Detak.news — Analis Phintraco Sekuritas memproyeksikan Indeks Harga Saham Gabungan (IHSG) akan bergerak menuju level 6.300 pada perdagangan Selasa, 21 Juli 2026. Perkiraan pergerakan IHSG hari ini berada dalam rentang resistance 6.300, dengan titik pivot di 6.250, dan level support di 6.180.
Pada perdagangan sebelumnya, IHSG berhasil ditutup menguat sebesar 0,91% ke level 6.231,78. Secara teknikal, indikator MACD menunjukkan pelebaran histogram positif, sementara Stochastic RSI terpantau berada di area overbought.
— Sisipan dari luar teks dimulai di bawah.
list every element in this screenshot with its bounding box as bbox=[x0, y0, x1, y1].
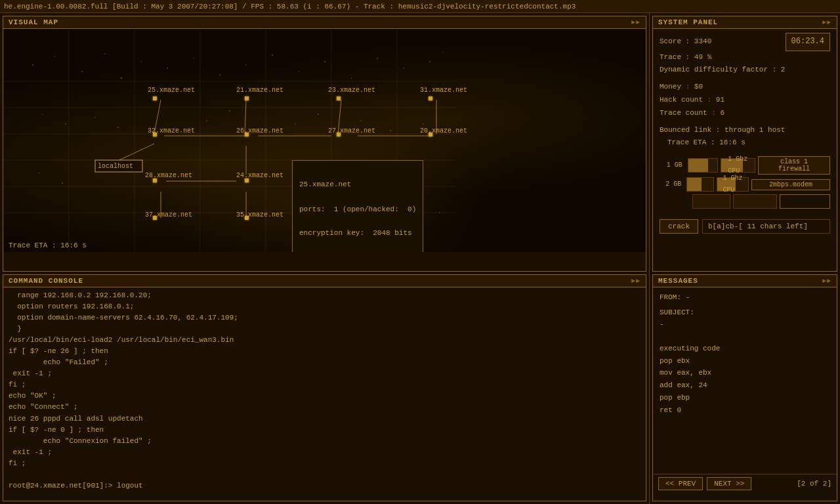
map-trace-eta: Trace ETA : 16:6 s bbox=[9, 242, 87, 249]
subject-value: - bbox=[660, 320, 664, 328]
hw2-cpu-bar: 1 GhzCPU bbox=[717, 177, 749, 192]
node-21[interactable]: 21.xmaze.net bbox=[236, 87, 284, 94]
bounced-link-text: Bounced link : through 1 host bbox=[660, 126, 785, 134]
tooltip-ports: ports: 1 (open/hacked: 0) bbox=[299, 205, 416, 213]
system-panel: SYSTEM PANEL ►► Score : 3340 06:23.4 bbox=[652, 16, 837, 272]
svg-rect-63 bbox=[245, 96, 249, 100]
titlebar: he.engine-1.00.0082.full [Build : May 3 … bbox=[0, 0, 840, 13]
svg-point-42 bbox=[62, 182, 63, 184]
msg-line-4: add eax, 24 bbox=[660, 379, 830, 392]
console-line: range 192.168.0.2 192.168.0.20; bbox=[9, 290, 640, 301]
system-trace-eta-text: Trace ETA : 16:6 s bbox=[667, 138, 746, 146]
console-line: /usr/local/bin/eci-load2 /usr/local/bin/… bbox=[9, 335, 640, 346]
console-corner: ►► bbox=[631, 278, 640, 285]
hw1-cpu-bar: 1 GhzCPU bbox=[721, 158, 755, 173]
system-panel-header: SYSTEM PANEL ►► bbox=[653, 16, 837, 29]
visual-map-title: VISUAL MAP bbox=[9, 18, 58, 26]
node-32[interactable]: 32.xmaze.net bbox=[148, 127, 195, 135]
messages-content: FROM: - SUBJECT: - executing code pop eb… bbox=[653, 287, 837, 474]
time-value: 06:23.4 bbox=[791, 37, 824, 46]
console-line: exit -1 ; bbox=[9, 447, 640, 458]
svg-point-37 bbox=[318, 114, 319, 115]
svg-point-26 bbox=[377, 58, 378, 59]
console-line: echo "OK" ; bbox=[9, 390, 640, 402]
svg-point-25 bbox=[350, 77, 352, 79]
hardware-section: 1 GB 1 GhzCPU class 1 firewall bbox=[660, 156, 830, 209]
node-28[interactable]: 28.xmaze.net bbox=[145, 172, 192, 179]
node-31[interactable]: 31.xmaze.net bbox=[420, 87, 467, 94]
node-35[interactable]: 35.xmaze.net bbox=[236, 211, 284, 219]
crack-input[interactable] bbox=[702, 219, 830, 234]
message-body: executing code pop ebx mov eax, ebx add … bbox=[660, 343, 830, 416]
node-25[interactable]: 25.xmaze.net bbox=[148, 87, 195, 94]
console-content[interactable]: range 192.168.0.2 192.168.0.20; option r… bbox=[3, 287, 646, 495]
hack-count-row: Hack count : 91 bbox=[660, 94, 830, 107]
hw1-ram-bar bbox=[688, 158, 718, 173]
messages-title: MESSAGES bbox=[658, 277, 698, 285]
messages-panel: MESSAGES ►► FROM: - SUBJECT: - executing… bbox=[652, 274, 837, 501]
messages-corner: ►► bbox=[822, 278, 831, 285]
titlebar-text: he.engine-1.00.0082.full [Build : May 3 … bbox=[4, 3, 576, 10]
tooltip-encryption: encryption key: 2048 bits bbox=[299, 229, 416, 237]
firewall-button[interactable]: class 1 firewall bbox=[758, 156, 830, 175]
page-count: [2 of 2] bbox=[797, 480, 831, 488]
ddf-row: Dynamic difficulty factor : 2 bbox=[660, 64, 830, 77]
hw2-ram-bar bbox=[686, 177, 714, 192]
hack-count-label: Hack count bbox=[660, 96, 703, 104]
time-display: 06:23.4 bbox=[786, 33, 830, 51]
msg-line-2: pop ebx bbox=[660, 355, 830, 368]
visual-map-corner: ►► bbox=[631, 19, 640, 26]
from-row: FROM: - bbox=[660, 291, 830, 304]
svg-point-17 bbox=[140, 61, 142, 62]
prev-button[interactable]: << PREV bbox=[658, 477, 703, 490]
hw1-gb-label: GB bbox=[675, 159, 682, 171]
tooltip-node-name: 25.xmaze.net bbox=[299, 180, 416, 188]
trace-value: 49 % bbox=[694, 53, 711, 61]
svg-point-41 bbox=[39, 173, 40, 174]
svg-point-35 bbox=[229, 110, 230, 112]
svg-point-15 bbox=[104, 53, 106, 54]
modem-button[interactable]: 2mbps.modem bbox=[751, 179, 830, 190]
svg-point-40 bbox=[423, 123, 424, 125]
hw2-ram-fill bbox=[687, 178, 702, 191]
svg-point-32 bbox=[94, 117, 96, 118]
svg-point-48 bbox=[439, 212, 440, 213]
node-26[interactable]: 26.xmaze.net bbox=[236, 127, 284, 135]
svg-point-12 bbox=[32, 64, 33, 66]
svg-text:localhost: localhost bbox=[98, 163, 133, 170]
subject-value-row: - bbox=[660, 318, 830, 331]
console-line: echo "Failed" ; bbox=[9, 357, 640, 368]
svg-point-33 bbox=[117, 127, 119, 128]
console-line: fi ; bbox=[9, 458, 640, 469]
hw2-gb-label: GB bbox=[673, 178, 681, 190]
map-container[interactable]: localhost 25.xmaze.net 21.xmaze.net 23.x… bbox=[3, 29, 646, 252]
crack-section: crack bbox=[653, 215, 837, 238]
money-value: $0 bbox=[694, 83, 703, 91]
node-27[interactable]: 27.xmaze.net bbox=[328, 127, 375, 135]
hw2-gb: 2 bbox=[660, 178, 669, 190]
svg-point-21 bbox=[245, 64, 247, 66]
trace-count-label: Trace count bbox=[660, 109, 707, 117]
hw2-cpu-text: 1 GhzCPU bbox=[723, 173, 743, 196]
crack-button[interactable]: crack bbox=[660, 219, 698, 234]
next-button[interactable]: NEXT >> bbox=[707, 477, 751, 490]
node-24[interactable]: 24.xmaze.net bbox=[236, 172, 284, 179]
console-line: } bbox=[9, 324, 640, 335]
console-line: echo "Connect" ; bbox=[9, 402, 640, 413]
console-line: if [ $? -ne 0 ] ; then bbox=[9, 425, 640, 436]
console-line bbox=[9, 469, 640, 480]
msg-line-5: pop ebp bbox=[660, 392, 830, 404]
node-23[interactable]: 23.xmaze.net bbox=[328, 87, 375, 94]
svg-point-20 bbox=[219, 74, 220, 75]
console-line: exit -1 ; bbox=[9, 368, 640, 379]
svg-point-38 bbox=[360, 120, 362, 121]
trace-count-value: 6 bbox=[720, 109, 724, 117]
system-content: Score : 3340 06:23.4 Trace : 49 % Dynami… bbox=[653, 29, 837, 213]
svg-rect-64 bbox=[337, 96, 341, 100]
console-line: nice 26 pppd call adsl updetach bbox=[9, 413, 640, 425]
svg-point-29 bbox=[442, 51, 444, 52]
node-20[interactable]: 20.xmaze.net bbox=[420, 127, 467, 135]
msg-line-6: ret 0 bbox=[660, 404, 830, 417]
hw3-bar2 bbox=[733, 194, 777, 209]
node-37[interactable]: 37.xmaze.net bbox=[145, 211, 192, 219]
IHSG juga berhasil ditutup di atas rata-rata pergerakan 50 hari (MA50) yang didukung oleh peningkatan volume pembelian.
“Dengan demikian, IHSG hari ini berpotensi menguji level resistance di kisaran 6.250-6.300, meskipun potensi aksi ambil untung perlu diwaspadai,” demikian tulis Phintraco Sekuritas dalam risetnya pada Selasa (21/7/2026).
Phintraco Sekuritas juga mengutip data dari Survei Perbankan Bank Indonesia yang menunjukkan nilai Saldo Bersih Tertimbang (SBT) penyaluran kredit baru mencapai 93,08% pada Kuartal II-2026. Angka ini mengalami peningkatan signifikan dibandingkan 38,74% pada Kuartal I-2026, dan lebih tinggi dari 85,22% pada Kuartal II-2025.
Pertumbuhan penyaluran kredit baru ini didorong oleh peningkatan di seluruh jenis penggunaan kredit. Kredit Modal Kerja mencatat SBT tertinggi sebesar 94,34%, diikuti oleh Kredit Investasi sebesar 93,51%, dan Kredit Konsumsi sebesar 83,67%. Bank Indonesia mencatat bahwa perbankan menerapkan standar pemberian kredit yang lebih ketat pada Kuartal II-2026. Peningkatan penyaluran kredit ini mengindikasikan aktivitas ekonomi pada kuartal tersebut masih bersifat ekspansif seiring dengan adanya kenaikan permintaan kredit.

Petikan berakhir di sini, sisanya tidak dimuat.